------ Dataset entries ------
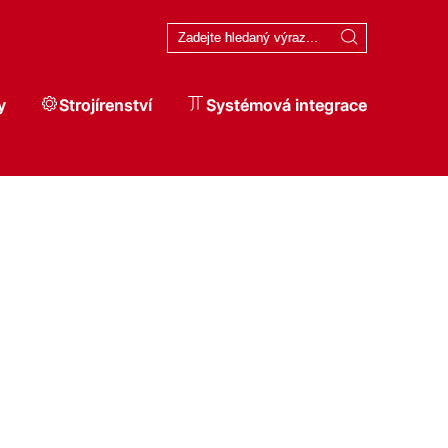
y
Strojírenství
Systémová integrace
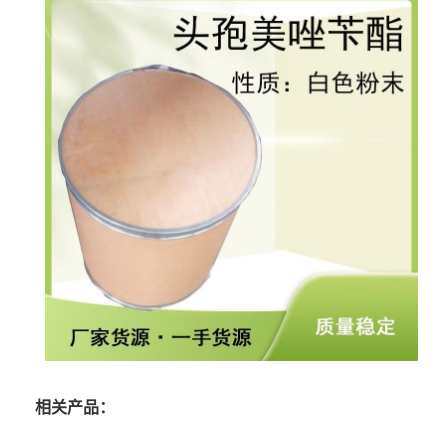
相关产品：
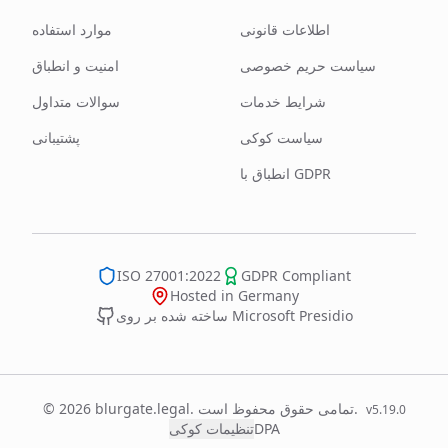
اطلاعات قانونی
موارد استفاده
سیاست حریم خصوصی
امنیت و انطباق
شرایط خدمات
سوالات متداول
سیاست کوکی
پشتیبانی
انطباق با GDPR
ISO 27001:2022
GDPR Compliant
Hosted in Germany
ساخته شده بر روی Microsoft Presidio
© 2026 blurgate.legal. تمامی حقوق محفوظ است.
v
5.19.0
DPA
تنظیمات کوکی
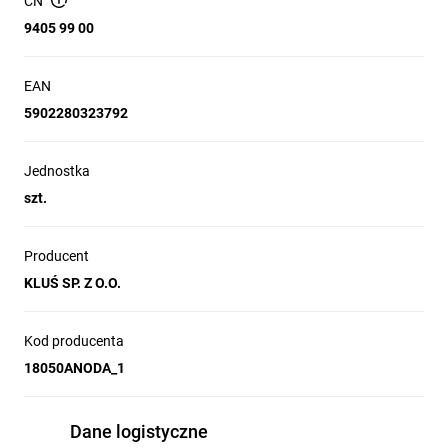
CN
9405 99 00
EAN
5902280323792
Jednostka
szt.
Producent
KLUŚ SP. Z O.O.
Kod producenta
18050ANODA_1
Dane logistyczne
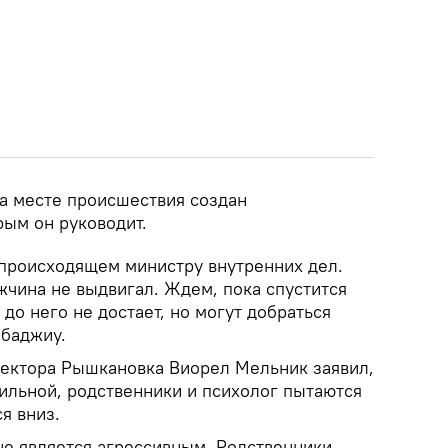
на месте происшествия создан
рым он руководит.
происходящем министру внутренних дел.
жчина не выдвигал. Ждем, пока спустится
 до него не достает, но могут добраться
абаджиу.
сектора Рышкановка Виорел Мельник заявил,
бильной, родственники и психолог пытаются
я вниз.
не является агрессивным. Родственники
------
------ Dataset entries ------
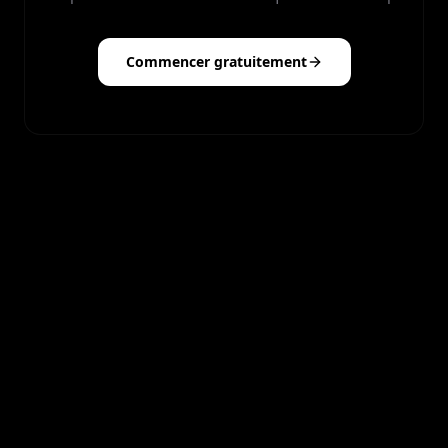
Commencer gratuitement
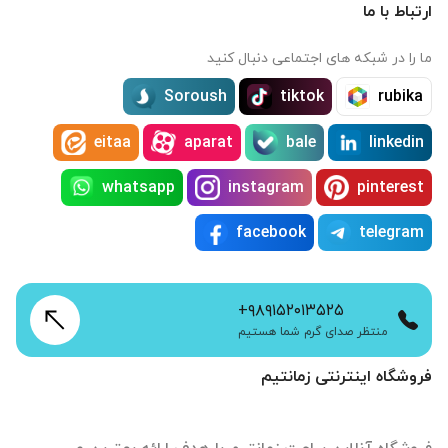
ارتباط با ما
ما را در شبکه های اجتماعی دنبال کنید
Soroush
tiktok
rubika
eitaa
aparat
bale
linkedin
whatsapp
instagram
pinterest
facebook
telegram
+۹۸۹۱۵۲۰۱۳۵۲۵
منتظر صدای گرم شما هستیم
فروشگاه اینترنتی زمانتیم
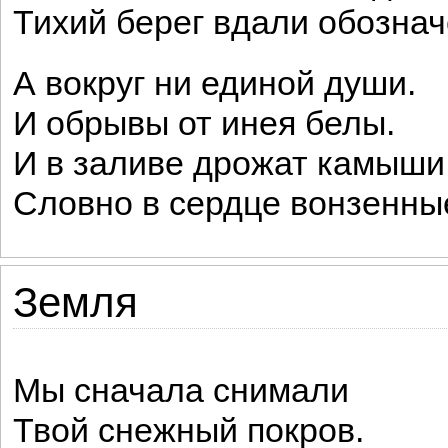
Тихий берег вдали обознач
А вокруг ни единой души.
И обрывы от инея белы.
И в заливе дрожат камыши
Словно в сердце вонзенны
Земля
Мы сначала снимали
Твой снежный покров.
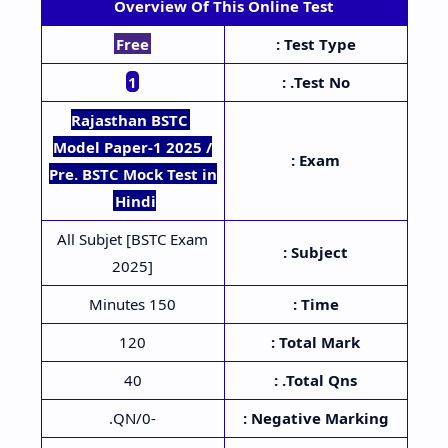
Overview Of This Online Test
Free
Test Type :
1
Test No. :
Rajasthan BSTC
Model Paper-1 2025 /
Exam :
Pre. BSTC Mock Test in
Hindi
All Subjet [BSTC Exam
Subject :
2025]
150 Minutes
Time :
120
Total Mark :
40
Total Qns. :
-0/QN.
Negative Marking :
------
The output is the stretch above from the line with "موارد استفاده" through the line with "не является агрессивным. Родственники", copied word for word with both ends kept and every picture dropped.

موارد استفاده
سیاست حریم خصوصی
امنیت و انطباق
شرایط خدمات
سوالات متداول
سیاست کوکی
پشتیبانی
انطباق با GDPR
ISO 27001:2022
GDPR Compliant
Hosted in Germany
ساخته شده بر روی Microsoft Presidio
© 2026 blurgate.legal. تمامی حقوق محفوظ است.
v
5.19.0
DPA
تنظیمات کوکی
CN
9405 99 00
EAN
5902280323792
Jednostka
szt.
Producent
KLUŚ SP. Z O.O.
Kod producenta
18050ANODA_1
Dane logistyczne
на месте происшествия создан
рым он руководит.
происходящем министру внутренних дел.
жчина не выдвигал. Ждем, пока спустится
 до него не достает, но могут добраться
абаджиу.
сектора Рышкановка Виорел Мельник заявил,
бильной, родственники и психолог пытаются
я вниз.
не является агрессивным. Родственники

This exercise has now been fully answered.